Violence against Hindus in Indian Kashmir in 1986

The 1986 Kashmir Riots, also commonly referred to as the 1986 Anantnag Riots, were a series of attacks targeting Kashmiri Hindus in the Kashmir Valley of Jammu and Kashmir, India, particularly in Anantnag district.

== Background ==
The JK Land Estates Abolition Act of 1950 allowed the govt to unilaterally confiscate private land owned by landlords, which adversely affected thousands of Kashmiri Hindus overnight. This also led to some Kashmiri Hindus leaving the state.

In 1982, Sheikh Abdullah died, with his son Farooq Abdullah taking over soon after. Despite winning the 1983 election, Farooq was replaced by Ghulam Mohammad Shah, also known as Gul Shah. In Anantnag Mufti Mohammad Sayeed, who later founded the PDP, was the elected representative at the time.

In early 1986, Gul Shah announced the construction of a mosque inside the location of an ancient Hindu Temple in the Jammu Civil Secretariat.

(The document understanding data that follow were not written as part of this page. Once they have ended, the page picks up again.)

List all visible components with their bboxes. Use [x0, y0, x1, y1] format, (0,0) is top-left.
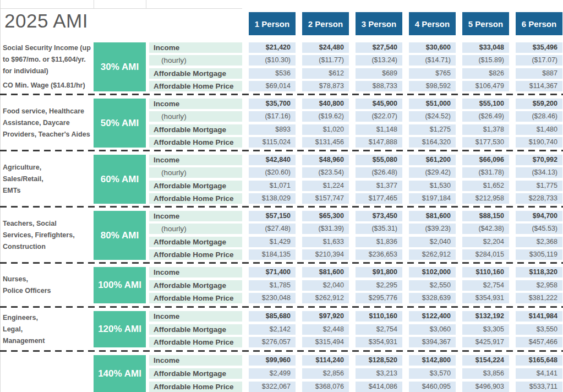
value-cell: $328,639: [409, 293, 456, 303]
value-cell: $147,888: [356, 137, 402, 148]
row-label: Affordable Home Price: [149, 382, 242, 392]
row-label: Affordable Mortgage: [149, 68, 242, 79]
occupation-description: Nurses,Police Officers: [3, 267, 92, 303]
value-cell: $138,029: [249, 193, 296, 204]
description-paragraph: CO Min. Wage ($14.81/hr): [3, 80, 92, 91]
column-header-2-person[interactable]: 2 Person: [302, 12, 349, 35]
row-label: Affordable Mortgage: [149, 324, 242, 335]
value-cell: $1,071: [249, 181, 296, 191]
value-cell: ($14.71): [409, 55, 456, 66]
value-cell: $3,213: [356, 368, 402, 379]
column-header-5-person[interactable]: 5 Person: [462, 12, 509, 35]
row-label: Affordable Home Price: [149, 293, 242, 303]
row-label: Affordable Home Price: [149, 81, 242, 91]
value-cell: $2,754: [356, 324, 402, 335]
ami-percent-badge: 80% AMI: [94, 211, 146, 260]
value-cell: $24,480: [302, 42, 349, 53]
value-cell: $1,785: [249, 280, 296, 291]
description-paragraph: Food service, HealthcareAssistance, Dayc…: [3, 106, 92, 140]
value-cell: $57,150: [249, 211, 296, 221]
value-cell: ($29.42): [409, 167, 456, 178]
row-label: Affordable Mortgage: [149, 280, 242, 291]
value-cell: $99,960: [249, 355, 296, 366]
value-cell: $51,000: [409, 99, 456, 109]
value-cell: $2,754: [462, 280, 509, 291]
value-cell: $236,653: [356, 249, 402, 260]
row-label: Income: [149, 355, 242, 366]
occupation-description: Food service, HealthcareAssistance, Dayc…: [3, 99, 92, 148]
value-cell: $164,320: [409, 137, 456, 148]
value-cell: ($26.49): [462, 111, 509, 122]
value-cell: $612: [302, 68, 349, 79]
value-cell: ($39.23): [409, 224, 456, 234]
value-cell: $460,095: [409, 382, 456, 392]
value-cell: $55,080: [356, 155, 402, 165]
value-cell: $536: [249, 68, 296, 79]
value-cell: ($19.62): [302, 111, 349, 122]
value-cell: $1,378: [462, 124, 509, 135]
occupation-description: Teachers, SocialServices, Firefighters,C…: [3, 211, 92, 260]
value-cell: $122,400: [409, 311, 456, 322]
description-paragraph: Social Security Income (upto $967/mo. or…: [3, 42, 92, 77]
value-cell: $91,800: [356, 267, 402, 277]
value-cell: ($31.78): [462, 167, 509, 178]
value-cell: $1,429: [249, 237, 296, 247]
value-cell: $1,275: [409, 124, 456, 135]
value-cell: $1,652: [462, 181, 509, 191]
gridline: [0, 8, 242, 9]
column-header-6-person[interactable]: 6 Person: [516, 12, 562, 35]
ami-percent-badge: 50% AMI: [94, 99, 146, 148]
row-label: Income: [149, 311, 242, 322]
value-cell: $284,015: [462, 249, 509, 260]
ami-section-30pct: Social Security Income (upto $967/mo. or…: [0, 42, 563, 91]
column-header-1-person[interactable]: 1 Person: [249, 12, 296, 35]
description-paragraph: Nurses,Police Officers: [3, 274, 92, 297]
ami-percent-badge: 60% AMI: [94, 155, 146, 204]
ami-section-120pct: Engineers,Legal,Management120% AMIIncome…: [0, 311, 563, 347]
value-cell: $2,295: [356, 280, 402, 291]
value-cell: $40,800: [302, 99, 349, 109]
value-cell: ($28.46): [516, 111, 562, 122]
row-label: Affordable Home Price: [149, 249, 242, 260]
value-cell: $295,776: [356, 293, 402, 303]
value-cell: ($31.39): [302, 224, 349, 234]
dashed-section-divider: [0, 262, 563, 264]
value-cell: $1,224: [302, 181, 349, 191]
value-cell: $230,048: [249, 293, 296, 303]
value-cell: $69,014: [249, 81, 296, 91]
value-cell: $21,420: [249, 42, 296, 53]
value-cell: $2,368: [516, 237, 562, 247]
value-cell: $35,496: [516, 42, 562, 53]
value-cell: $42,840: [249, 155, 296, 165]
value-cell: $2,448: [302, 324, 349, 335]
value-cell: $141,984: [516, 311, 562, 322]
value-cell: $55,100: [462, 99, 509, 109]
value-cell: $88,150: [462, 211, 509, 221]
value-cell: $305,119: [516, 249, 562, 260]
ami-table-page: 2025 AMI 1 Person2 Person3 Person4 Perso…: [0, 0, 563, 392]
value-cell: $132,192: [462, 311, 509, 322]
value-cell: $128,520: [356, 355, 402, 366]
row-label: Affordable Mortgage: [149, 181, 242, 191]
value-cell: $154,224: [462, 355, 509, 366]
column-header-4-person[interactable]: 4 Person: [409, 12, 456, 35]
value-cell: $315,494: [302, 337, 349, 347]
value-cell: $457,466: [516, 337, 562, 347]
value-cell: $73,450: [356, 211, 402, 221]
value-cell: $533,711: [516, 382, 562, 392]
occupation-description: Social Security Income (upto $967/mo. or…: [3, 42, 92, 91]
value-cell: $1,530: [409, 181, 456, 191]
value-cell: $35,700: [249, 99, 296, 109]
row-label: Affordable Mortgage: [149, 124, 242, 135]
value-cell: $3,305: [462, 324, 509, 335]
column-header-3-person[interactable]: 3 Person: [356, 12, 402, 35]
value-cell: ($13.24): [356, 55, 402, 66]
value-cell: $414,086: [356, 382, 402, 392]
value-cell: $61,200: [409, 155, 456, 165]
value-cell: $48,960: [302, 155, 349, 165]
ami-percent-badge: 140% AMI: [94, 355, 146, 392]
value-cell: $354,931: [462, 293, 509, 303]
row-label: Income: [149, 42, 242, 53]
value-cell: $2,499: [249, 368, 296, 379]
value-cell: $114,367: [516, 81, 562, 91]
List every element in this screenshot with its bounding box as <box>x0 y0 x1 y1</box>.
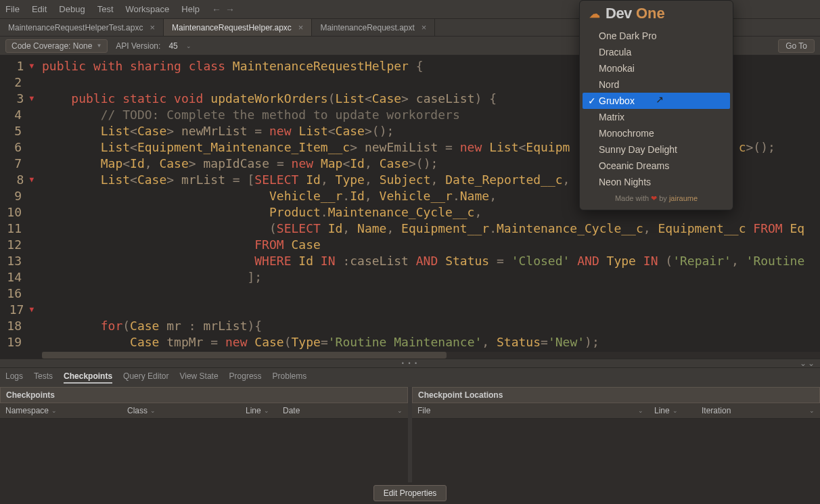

This move sparked widespread criticism and protests in Jammu. In February, Gul Shah then went to Kashmir and provocatively said, "Islam khatre mein hain" (Translation: "Islam is in danger"). These incendiary statements by Gul Shah are believed to have been partially to blame for the breaking out of riots. Subsequently, Muslim rioters attacked Hindu-owned businesses and places of worship.

== Rioting ==
After the Indian government allowed the Babri Masjid (the location of the present Ram Mandir, the temple believed to be the birthplace of the deity Rama) to be opened for Hindu worship, protests erupted. 8 cities in Jammu and Kashmir had curfews in place. Hindu temples were burned down and destroyed in towns including Vanpoh, Anantnag, Sopore, Luk Bawan, Salar (Pahalgam Tehsil), Fatehpur, and Akura.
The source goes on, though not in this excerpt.